(Dataset entries)

= Beginning of Section =

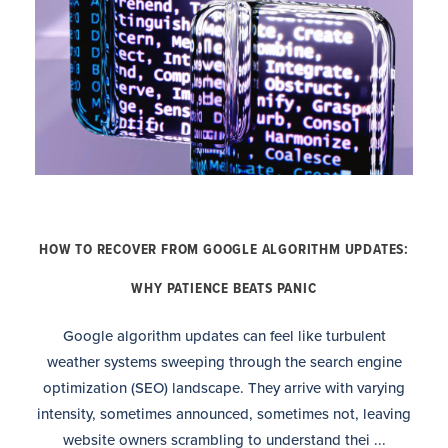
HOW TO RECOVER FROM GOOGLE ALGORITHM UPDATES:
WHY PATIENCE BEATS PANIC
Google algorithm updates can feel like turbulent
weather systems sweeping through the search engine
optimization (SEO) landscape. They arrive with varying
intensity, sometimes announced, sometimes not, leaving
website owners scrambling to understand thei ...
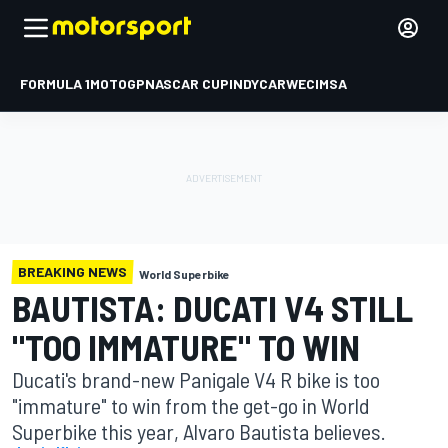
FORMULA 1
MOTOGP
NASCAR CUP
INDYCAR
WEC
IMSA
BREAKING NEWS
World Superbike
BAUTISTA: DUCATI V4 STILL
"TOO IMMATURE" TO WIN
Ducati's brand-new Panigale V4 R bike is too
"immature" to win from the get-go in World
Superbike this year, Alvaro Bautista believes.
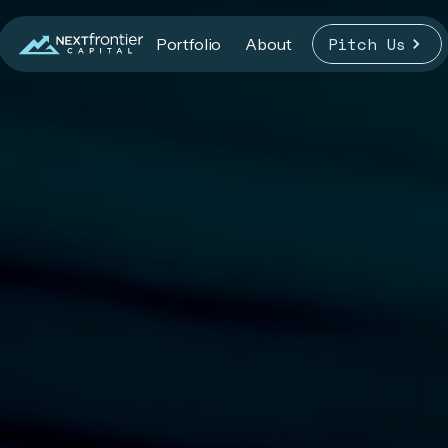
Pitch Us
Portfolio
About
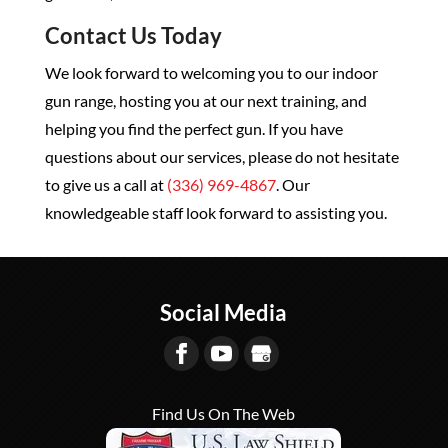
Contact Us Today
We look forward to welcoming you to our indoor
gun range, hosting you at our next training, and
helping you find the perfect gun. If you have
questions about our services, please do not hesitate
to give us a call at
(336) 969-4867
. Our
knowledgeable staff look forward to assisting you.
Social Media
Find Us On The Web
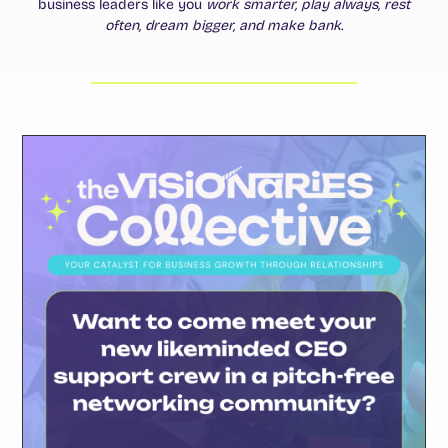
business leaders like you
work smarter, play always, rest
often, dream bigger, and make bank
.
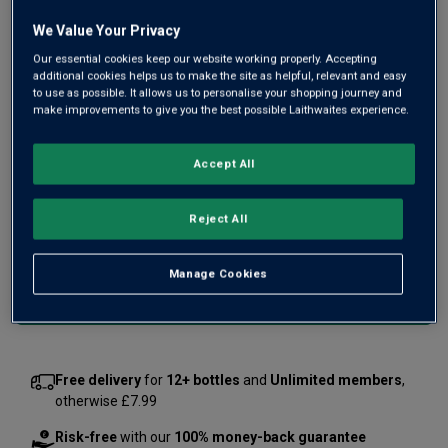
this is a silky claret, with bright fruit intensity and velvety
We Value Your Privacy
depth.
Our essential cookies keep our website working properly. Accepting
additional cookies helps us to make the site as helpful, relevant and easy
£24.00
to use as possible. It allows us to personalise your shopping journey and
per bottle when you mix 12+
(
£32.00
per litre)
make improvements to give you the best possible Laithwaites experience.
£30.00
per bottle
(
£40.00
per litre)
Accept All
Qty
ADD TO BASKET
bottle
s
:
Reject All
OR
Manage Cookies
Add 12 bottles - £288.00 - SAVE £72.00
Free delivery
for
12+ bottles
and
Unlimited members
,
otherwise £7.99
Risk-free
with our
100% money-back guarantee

= End of Section =

WHAT YOU HAVE TO DO: Every entry above needs to be printed again exactly, with its pictures left out.

OUTPUT FOR THIS EXERCISE:
HOW TO RECOVER FROM GOOGLE ALGORITHM UPDATES:
WHY PATIENCE BEATS PANIC
Google algorithm updates can feel like turbulent
weather systems sweeping through the search engine
optimization (SEO) landscape. They arrive with varying
intensity, sometimes announced, sometimes not, leaving
website owners scrambling to understand thei ...
FORMULA 1
MOTOGP
NASCAR CUP
INDYCAR
WEC
IMSA
BREAKING NEWS
World Superbike
BAUTISTA: DUCATI V4 STILL
"TOO IMMATURE" TO WIN
Ducati's brand-new Panigale V4 R bike is too
"immature" to win from the get-go in World
Superbike this year, Alvaro Bautista believes.
Pitch Us
Portfolio
About
Contact Us Today
We look forward to welcoming you to our indoor
gun range, hosting you at our next training, and
helping you find the perfect gun. If you have
questions about our services, please do not hesitate
to give us a call at
(336) 969-4867
. Our
knowledgeable staff look forward to assisting you.
Social Media
Find Us On The Web
business leaders like you
work smarter, play always, rest
often, dream bigger, and make bank
.
this is a silky claret, with bright fruit intensity and velvety
We Value Your Privacy
depth.
Our essential cookies keep our website working properly. Accepting
additional cookies helps us to make the site as helpful, relevant and easy
£24.00
to use as possible. It allows us to personalise your shopping journey and
per bottle when you mix 12+
(
£32.00
per litre)
make improvements to give you the best possible Laithwaites experience.
£30.00
per bottle
(
£40.00
per litre)
Accept All
Qty
ADD TO BASKET
bottle
s
:
Reject All
OR
Manage Cookies
Add 12 bottles - £288.00 - SAVE £72.00
Free delivery
for
12+ bottles
and
Unlimited members
,
otherwise £7.99
Risk-free
with our
100% money-back guarantee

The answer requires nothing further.